*TASK INPUT*:
============================================================
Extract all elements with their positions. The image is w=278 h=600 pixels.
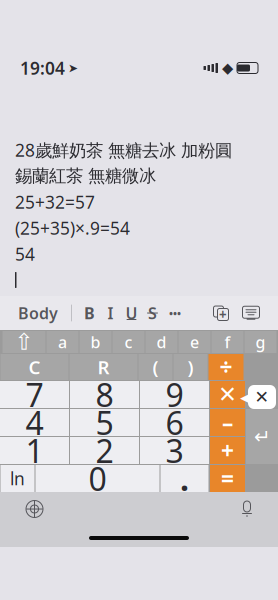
button[interactable]: a bbox=[46, 331, 78, 353]
button[interactable]: e bbox=[178, 331, 210, 353]
button[interactable]: Add attachment bbox=[206, 296, 236, 330]
staticText: f bbox=[224, 331, 230, 353]
button[interactable]: Dictation bbox=[234, 493, 260, 525]
staticText: 6 bbox=[166, 401, 184, 444]
staticText: 0 bbox=[88, 457, 106, 500]
button[interactable]: – bbox=[210, 409, 245, 436]
staticText: – bbox=[222, 407, 233, 438]
staticText: ••• bbox=[169, 306, 181, 320]
button[interactable]: 6 bbox=[140, 409, 209, 436]
button[interactable]: S bbox=[142, 296, 163, 330]
staticText: b bbox=[90, 331, 100, 353]
staticText: I bbox=[108, 302, 114, 324]
staticText: c bbox=[124, 331, 132, 353]
button[interactable]: 2 bbox=[70, 437, 139, 464]
button[interactable]: b bbox=[80, 331, 112, 353]
button[interactable]: Hide keyboard bbox=[236, 296, 266, 330]
staticText: ) bbox=[188, 355, 194, 379]
button[interactable]: B bbox=[79, 296, 100, 330]
button[interactable]: g bbox=[244, 331, 276, 353]
staticText: 25+32=57 bbox=[15, 190, 95, 214]
staticText: 8 bbox=[96, 373, 114, 416]
button[interactable]: 9 bbox=[140, 381, 209, 408]
button[interactable]: Shift bbox=[2, 331, 46, 353]
button[interactable]: 4 bbox=[0, 409, 69, 436]
button[interactable]: 7 bbox=[0, 381, 69, 408]
button[interactable]: I bbox=[100, 296, 121, 330]
button[interactable]: Return bbox=[246, 409, 278, 464]
staticText: 1 bbox=[26, 429, 44, 472]
button[interactable]: Switch keyboard bbox=[18, 492, 51, 526]
button[interactable]: = bbox=[210, 465, 245, 492]
staticText: U bbox=[126, 302, 138, 324]
button[interactable]: Delete bbox=[236, 385, 278, 409]
staticText: 5 bbox=[96, 401, 114, 444]
staticText: 錫蘭紅茶 無糖微冰 bbox=[15, 165, 156, 187]
button[interactable]: ) bbox=[174, 354, 208, 380]
staticText: . bbox=[180, 457, 189, 500]
staticText: R bbox=[98, 355, 110, 379]
button[interactable]: . bbox=[160, 465, 208, 492]
staticText: (25+35)×.9=54 bbox=[15, 216, 130, 240]
staticText: ➤ bbox=[68, 61, 78, 75]
button[interactable]: + bbox=[210, 437, 245, 464]
staticText: ✕ bbox=[218, 382, 237, 407]
staticText: ÷ bbox=[220, 352, 232, 382]
staticText: B bbox=[84, 302, 95, 324]
staticText: C bbox=[28, 355, 40, 379]
button[interactable]: ( bbox=[138, 354, 172, 380]
staticText: 19:04 bbox=[20, 56, 65, 80]
staticText: a bbox=[58, 331, 67, 353]
button[interactable]: C bbox=[0, 354, 68, 380]
staticText: 2 bbox=[96, 429, 114, 472]
button[interactable]: ✕ bbox=[210, 381, 245, 408]
button[interactable]: ln bbox=[0, 465, 34, 492]
staticText: ✕ bbox=[254, 387, 270, 407]
button[interactable]: f bbox=[212, 331, 244, 353]
staticText: 9 bbox=[166, 373, 184, 416]
staticText: e bbox=[190, 331, 199, 353]
button[interactable]: 8 bbox=[70, 381, 139, 408]
staticText: g bbox=[256, 331, 266, 353]
button[interactable]: 0 bbox=[36, 465, 160, 492]
staticText: = bbox=[221, 463, 234, 494]
staticText: S bbox=[148, 302, 157, 324]
button[interactable]: ••• bbox=[163, 296, 187, 330]
staticText: ◀ bbox=[240, 386, 254, 408]
button[interactable]: R bbox=[70, 354, 138, 380]
staticText: ln bbox=[10, 467, 25, 490]
button[interactable]: 3 bbox=[140, 437, 209, 464]
staticText: Body bbox=[18, 302, 58, 324]
button[interactable]: d bbox=[146, 331, 178, 353]
staticText: 4 bbox=[26, 401, 44, 444]
button[interactable]: c bbox=[112, 331, 144, 353]
button[interactable]: U bbox=[121, 296, 142, 330]
staticText: 28歲鮮奶茶 無糖去冰 加粉圓 bbox=[15, 138, 232, 162]
button[interactable]: Body bbox=[12, 296, 64, 330]
staticText: 7 bbox=[26, 373, 44, 416]
staticText: ( bbox=[152, 355, 158, 379]
button[interactable]: 5 bbox=[70, 409, 139, 436]
staticText: 3 bbox=[166, 429, 184, 472]
staticText: ⇧ bbox=[14, 329, 34, 355]
button[interactable]: ÷ bbox=[208, 354, 244, 380]
staticText: d bbox=[156, 331, 166, 353]
button[interactable]: 1 bbox=[0, 437, 69, 464]
staticText: + bbox=[221, 435, 234, 466]
staticText: ◆ bbox=[222, 60, 233, 76]
staticText: 54 bbox=[15, 242, 35, 266]
staticText: + bbox=[219, 306, 227, 323]
staticText: ↵ bbox=[254, 425, 271, 448]
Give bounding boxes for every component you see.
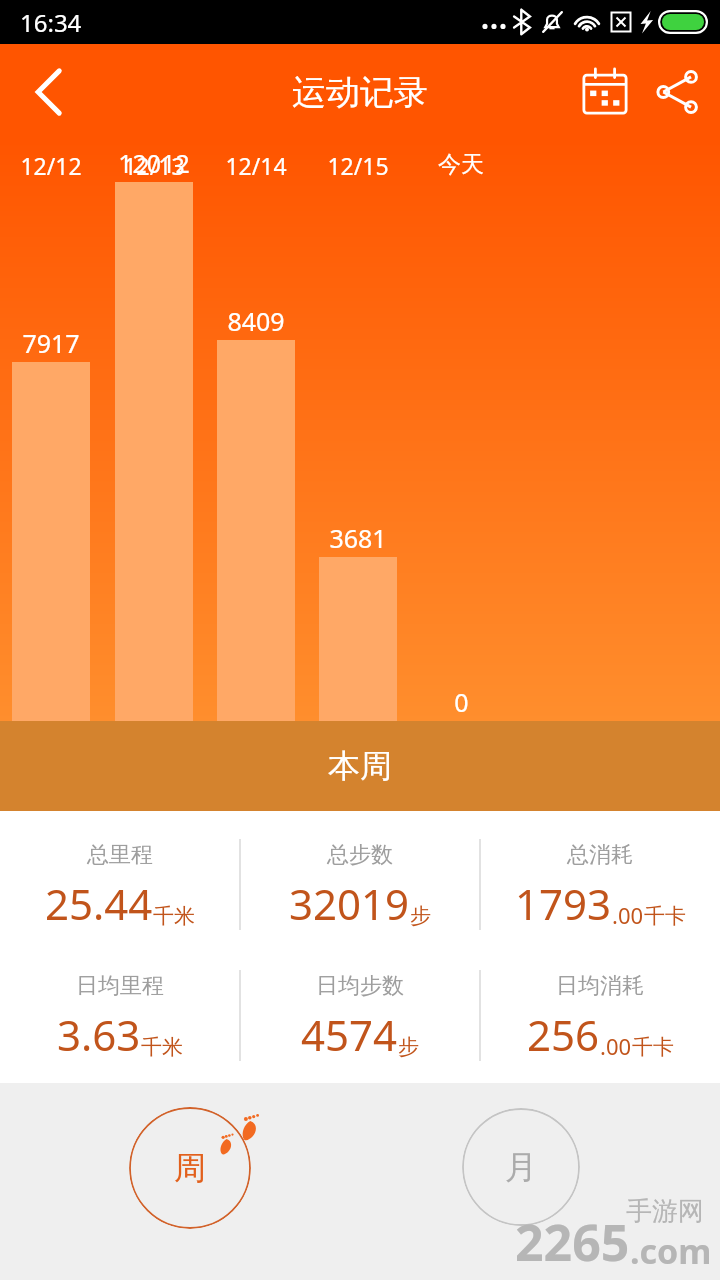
staticText: .00: [612, 900, 644, 930]
staticText: .00: [600, 1031, 632, 1061]
staticText: 12/15: [327, 150, 389, 181]
button[interactable]: 日均步数: [240, 952, 480, 1083]
staticText: 1793: [515, 875, 612, 932]
staticText: 千米: [153, 903, 195, 929]
staticText: 日均消耗: [556, 972, 644, 1000]
button[interactable]: Share: [650, 64, 706, 120]
staticText: 12/14: [225, 150, 287, 181]
staticText: 手游网: [626, 1195, 704, 1228]
staticText: 周: [174, 1148, 206, 1188]
staticText: 运动记录: [292, 71, 428, 114]
staticText: 月: [505, 1147, 537, 1187]
staticText: 总消耗: [567, 841, 633, 869]
staticText: 12/13: [123, 150, 185, 181]
staticText: 0: [454, 685, 469, 719]
staticText: 日均里程: [76, 972, 164, 1000]
button[interactable]: 月: [462, 1108, 580, 1226]
staticText: 总里程: [87, 841, 153, 869]
staticText: 千卡: [632, 1034, 674, 1060]
button[interactable]: Calendar: [574, 61, 636, 123]
staticText: 8409: [227, 304, 285, 338]
staticText: 32019: [289, 875, 410, 932]
staticText: 千米: [141, 1034, 183, 1060]
staticText: 千卡: [644, 903, 686, 929]
staticText: 3.63: [57, 1006, 141, 1063]
staticText: 今天: [438, 150, 484, 179]
staticText: 总步数: [327, 841, 393, 869]
staticText: 7917: [22, 326, 80, 360]
staticText: .com: [630, 1228, 712, 1274]
staticText: 步: [398, 1034, 419, 1060]
staticText: 本周: [328, 746, 392, 786]
staticText: 2265: [515, 1208, 630, 1276]
staticText: 12012: [118, 146, 190, 180]
staticText: 4574: [301, 1006, 398, 1063]
other: Steps: [216, 1111, 278, 1173]
staticText: 16:34: [20, 6, 82, 39]
button[interactable]: 总消耗: [480, 821, 720, 952]
staticText: 256: [527, 1006, 600, 1063]
staticText: 步: [410, 903, 431, 929]
button[interactable]: 周: [129, 1107, 251, 1229]
button[interactable]: 日均消耗: [480, 952, 720, 1083]
staticText: 日均步数: [316, 972, 404, 1000]
button[interactable]: 总步数: [240, 821, 480, 952]
button[interactable]: 本周: [0, 721, 720, 811]
button[interactable]: 总里程: [0, 821, 240, 952]
staticText: 3681: [329, 521, 387, 555]
button[interactable]: Back: [14, 57, 84, 127]
button[interactable]: 日均里程: [0, 952, 240, 1083]
staticText: 12/12: [20, 150, 82, 181]
staticText: 25.44: [45, 875, 153, 932]
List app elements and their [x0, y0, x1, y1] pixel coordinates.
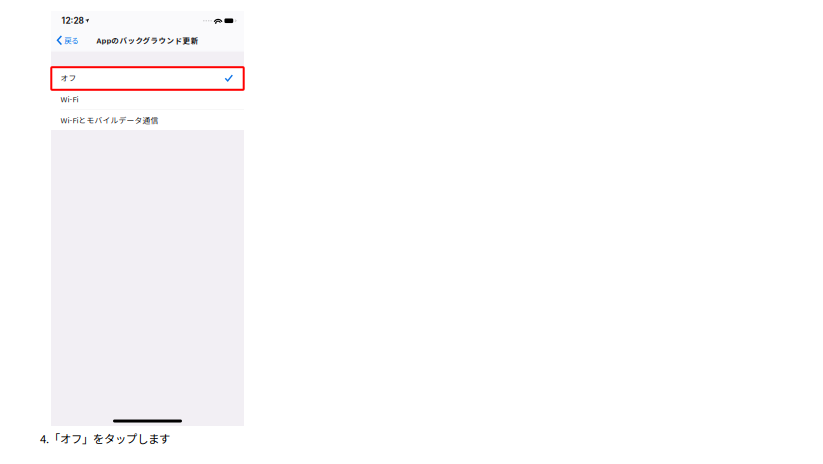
staticText: Appのバックグラウンド更新 — [96, 35, 198, 46]
button[interactable]: Wi-Fi — [51, 89, 244, 109]
staticText: 12:28 — [62, 16, 84, 26]
button[interactable]: オフ — [51, 68, 244, 88]
button[interactable]: 戻る — [51, 30, 91, 50]
button[interactable]: Wi-Fiとモバイルデータ通信 — [51, 110, 244, 130]
staticText: 4.「オフ」をタップします — [40, 430, 170, 446]
staticText: オフ — [60, 72, 76, 84]
staticText: Wi-Fi — [60, 93, 78, 104]
staticText: 戻る — [64, 35, 78, 46]
staticText: Wi-Fiとモバイルデータ通信 — [60, 114, 158, 125]
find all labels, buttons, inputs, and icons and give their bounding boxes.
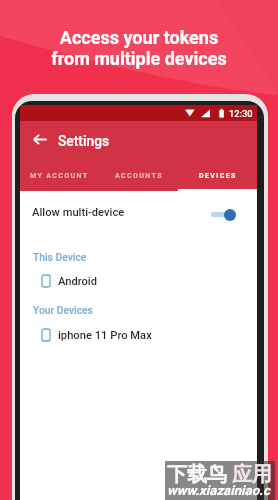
staticText: MY ACCOUNT	[30, 172, 89, 180]
staticText: Allow multi-device	[32, 206, 125, 219]
staticText: iphone 11 Pro Max	[58, 329, 152, 342]
staticText: 12:30	[229, 108, 253, 119]
button[interactable]: Back	[26, 128, 52, 154]
button[interactable]: iphone 11 Pro Max	[20, 328, 257, 342]
staticText: DEVICES	[199, 172, 237, 180]
staticText: ACCOUNTS	[115, 172, 163, 180]
button[interactable]: Allow multi-device	[20, 191, 257, 233]
staticText: www.xiazainiao.com	[167, 483, 277, 500]
button[interactable]: MY ACCOUNT	[20, 160, 99, 191]
button[interactable]: Android	[20, 274, 257, 288]
staticText: Access your tokens from multiple devices	[51, 27, 227, 70]
staticText: This Device	[33, 251, 87, 263]
staticText: 应用	[232, 462, 272, 487]
staticText: 下载鸟	[167, 462, 227, 487]
button[interactable]: ACCOUNTS	[99, 160, 178, 191]
staticText: Android	[58, 275, 98, 288]
button[interactable]: DEVICES	[178, 160, 257, 191]
staticText: Your Devices	[33, 304, 93, 316]
staticText: Settings	[58, 133, 110, 149]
============================================================
*EXERCISE INSTRUCTIONS*: Every line of the material above that includes the string "ACCOUNTS" is required.

*REPLY TO THE EXERCISE*:
staticText: ACCOUNTS	[115, 172, 163, 180]
button[interactable]: ACCOUNTS	[99, 160, 178, 191]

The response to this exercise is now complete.